Length of uint8_t* const array

Question

I've an array of type uint8_t* const with 6 items, defined like this

uint8_t* const neighbourSet[] = {PEER1, PEER2, PEER3, PEER4, PEER5, PEER6};

Whereas each element in this array is static uint8_t defined like this

static uint8_t PEER1[] {0x86, 0xF3, 0xEB, 0x7A, 0xE8, 0x3B};
static uint8_t PEER2[] {0x86, 0xF3, 0xEB, 0x7A, 0xA1, 0x09};
static uint8_t PEER3[] {0x84, 0x0D, 0x8E, 0x03, 0x95, 0xED};
static uint8_t PEER4[] {0x84, 0x0D, 0x8E, 0x03, 0x99, 0xD5};
static uint8_t PEER5[] {0x80, 0x7D, 0x3A, 0xC5, 0x2B, 0x79};
static uint8_t PEER6[] {0x84, 0x0D, 0x8E, 0x03, 0x95, 0x1D};

When I do

  Serial.print("size:");
  Serial.println(sizeof(neighbourSet));

I get size:24. I am expecting the size to be 6. could someone explain ? I don't want to hardcode the total number of PEER in a separate integer variable. I want my for loop to run through each element till the total size of array.

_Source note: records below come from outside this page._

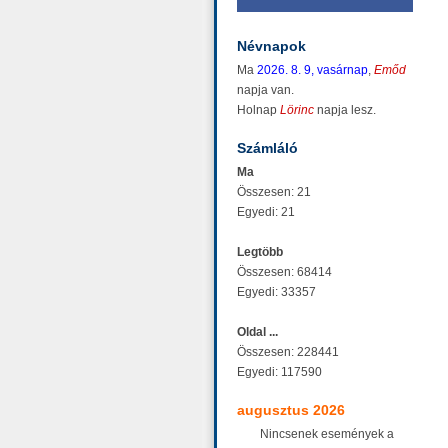
Névnapok
Ma
2026. 8. 9, vasárnap
,
Emőd
napja van.
Holnap
Lörinc
napja lesz.
Számláló
Ma
Összesen: 21
Egyedi: 21
Legtöbb
Összesen: 68414
Egyedi: 33357
Oldal ...
Összesen: 228441
Egyedi: 117590
augusztus 2026
Nincsenek események a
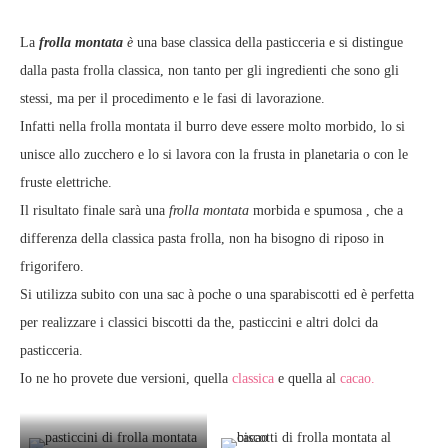
La
frolla montata
è
una base classica della pasticceria e si distingue
dalla pasta frolla classica,
non tanto per gli ingredienti che sono gli
stessi, ma per il procedimento e le fasi di lavorazione.
Infatti nella frolla montata il burro deve essere molto morbido, lo si
unisce allo zucchero e lo si lavora con la frusta in planetaria o con le
fruste elettriche.
Il risultato finale sarà una
frolla montata
morbida e spumosa , che a
differenza della classica pasta frolla, non ha bisogno di riposo in
frigorifero.
Si utilizza subito con una sac à poche o una sparabiscotti ed è perfetta
per realizzare i classici biscotti da the, pasticcini e altri dolci da
pasticceria.
Io ne ho provete due versioni, quella
classica
e quella al
cacao.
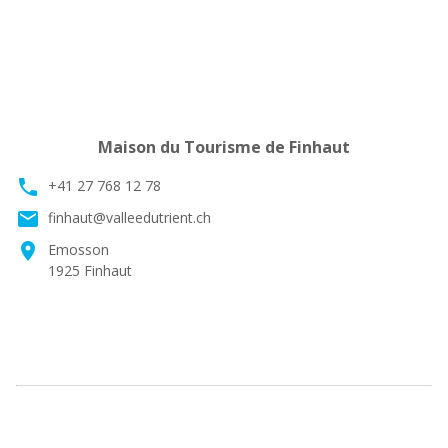
Maison du Tourisme de Finhaut
phone
+41 27 768 12 78
email
finhaut@valleedutrient.ch
location_on
Emosson
1925 Finhaut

    for (int i = 0; i < sizeof(neighbourSet); i++) {
         //do something for each PEER. 
         delay(50);
    }   

Answer 1

sizeof() gives the number of bytes. You are looking for membersof(). It is often defined as:

#define membersof(x) (sizeof(x) / sizeof(x[0]))

And in the example above:

for (int i = 0; i < membersof(neighbourSet); i++) {
     //do something for each PEER. 
     delay(50);
}  

For more practical C/C++ macro and type extensions please see the Cosa Types.h file.